La citazione qui riportata appartiene a Cavallo Pazzo, un capo Sioux, ed è ciò che meglio esemplifica quello che sta accadendo in questi giorni al Castello Cantelmo di Alvito: dal 3 al 10 di agosto, il festival organizzato dalla compagnia Habitas, “CastellinAria”, dimostra come grandi progetti possano diventare realtà grazie alla volontà di più persone nel voler perseguire un sogno. Inoltre, non è un caso che il tema di quest’anno sia “Segnali di fumo”, incentrato sulla cultura dei nativi americani: l’atmosfera è pregna delle peculiarità della popolazione pellerossa quali la condivisione e la solidarietà tra i partecipanti. Come previsto dal programma, anche la quarta serata è stata caratterizzata da uno spettacolo, ovvero “Pezzi” di Rueda Teatro, regia di Laura Nardinocchi con Ilaria Fantozzi, Ilaria Giorgi e Claudia Guidi. È l’8 dicembre, giorno della festa dell’Immacolata durante il quale le famiglie preparano l’albero di natale.
Non sottraendosi a questa tradizione, una madre e le sue due figlie, Maria e Marina, con rami, palline, luci e festoni decorano l’albero ma le loro emozioni tradiscono parole e azioni. Le discussioni a voce alta celano un disagio di fondo che culminerà, gradualmente, nella scoperta da parte del pubblico della morte del padre/marito.
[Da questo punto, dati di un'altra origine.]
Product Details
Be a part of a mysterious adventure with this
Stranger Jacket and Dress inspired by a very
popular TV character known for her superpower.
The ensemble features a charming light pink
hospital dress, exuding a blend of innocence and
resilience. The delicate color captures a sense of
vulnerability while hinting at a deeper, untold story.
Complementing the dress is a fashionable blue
Il rapporto tra le tre donne è inevitabilmente segnato dalla scomparsa dell’uomo fin dall’inizio dello spettacolo: la madre assume il ruolo del patriarca ma vorrebbe vivere il suo lato femminile ballando il tango e facendosi stringere da forti braccia, Maria assume comportamenti infantili, Marina è ribelle e vorrebbe evadere verso terre lontane.
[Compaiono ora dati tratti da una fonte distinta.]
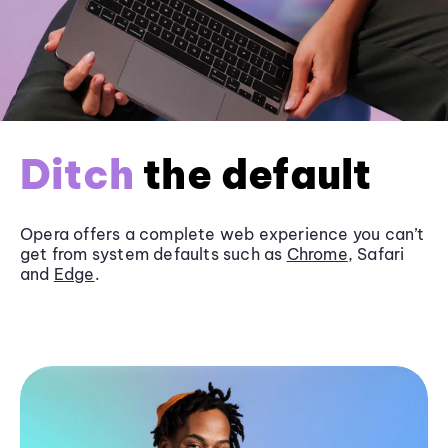
Ditch
the default
Opera offers a complete web experience you can’t
get from system defaults such as
Chrome
, Safari
and
Edge
.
Tutte loro hanno sviluppato un meccanismo di difesa per cercare di dimenticare, ma il ricordo si insinua, involontariamente, all’interno dei momenti apparentemente lieti e negli oggetti, lasciando il posto a silenzi vuoti in realtà assordanti. Il momento clou rimane la preparazione dell’albero, evento che scaturisce lo svilupparsi del simbolismo della vicenda: l’arbusto consiste in un asse in cui infilare dei rami. È spoglio, come se comunicasse allo spettatore un presagio di morte in contrapposizione allo spirito superficialmente allegro della madre che lo prepara recitando i numeri della tombola, coadiuvata da una spensierata Maria.
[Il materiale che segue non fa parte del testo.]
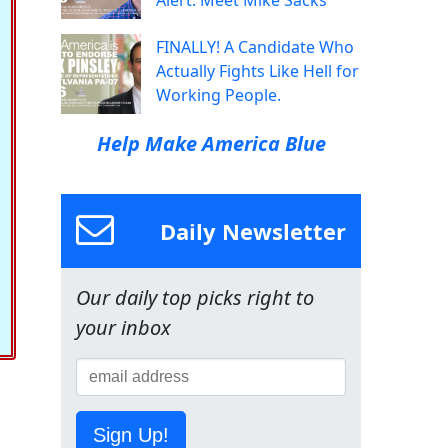
Alert: Meet Mike Sacks
FINALLY! A Candidate Who
Actually Fights Like Hell for
Working People.
Help Make America Blue
Daily Newsletter
Our daily top picks right to
your inbox
Sign Up!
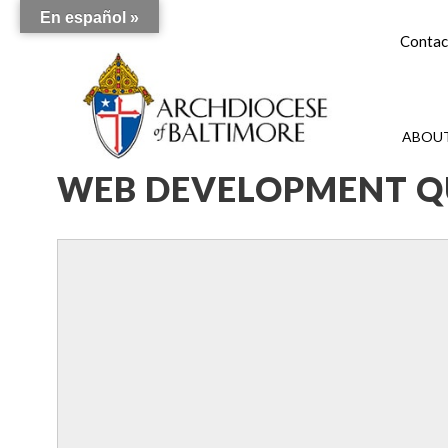
En español »
Contac
ABOUT
WEB DEVELOPMENT Q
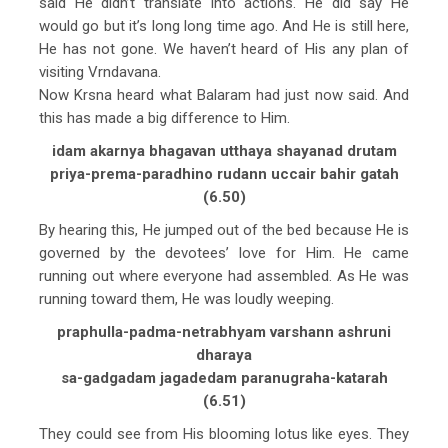
said He didn’t translate into actions. He did say He
would go but it’s long long time ago. And He is still here,
He has not gone. We haven’t heard of His any plan of
visiting Vrndavana.
Now Krsna heard what Balaram had just now said. And
this has made a big difference to Him.
idam akarnya bhagavan utthaya shayanad drutam
priya-prema-paradhino rudann uccair bahir gatah
(6.50)
By hearing this, He jumped out of the bed because He is
governed by the devotees’ love for Him. He came
running out where everyone had assembled. As He was
running toward them, He was loudly weeping.
praphulla-padma-netrabhyam varshann ashruni
dharaya
sa-gadgadam jagadedam paranugraha-katarah
(6.51)
They could see from His blooming lotus like eyes. They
È proprio la figura della madre che cerca di reggere la parvenza di serenità natalizia, come quando cerca di rievocare l’attesa dello spirito dello Scarpariello per la figlia Maria, vedendo vanificato il suo sforzo da Marina che riporta alla mesta realtà presentandosi con una scatola colma di cravatte appartenute al padre. La contrapposizione principale rimane in ogni caso quella tra la vita e la morte: l’immacolata concezione, giorno nel quale si annuncia alla Madonna la nascita imminente di Gesù nel presente e i funerali del padre nel passato; un gioco di luci calde intervallato da quelle fredde, blu, del colore della malinconia per antonomasia; le luci natalizie e le luci dei ceri funerari; la preparazione dell’albero e il conseguente disfacimento di esso.
“Pezzi” di Rueda Teatro, regia di Laura Nardinocchi con Ilaria Fantozzi, Ilaria Giorgi e Claudia Guidi.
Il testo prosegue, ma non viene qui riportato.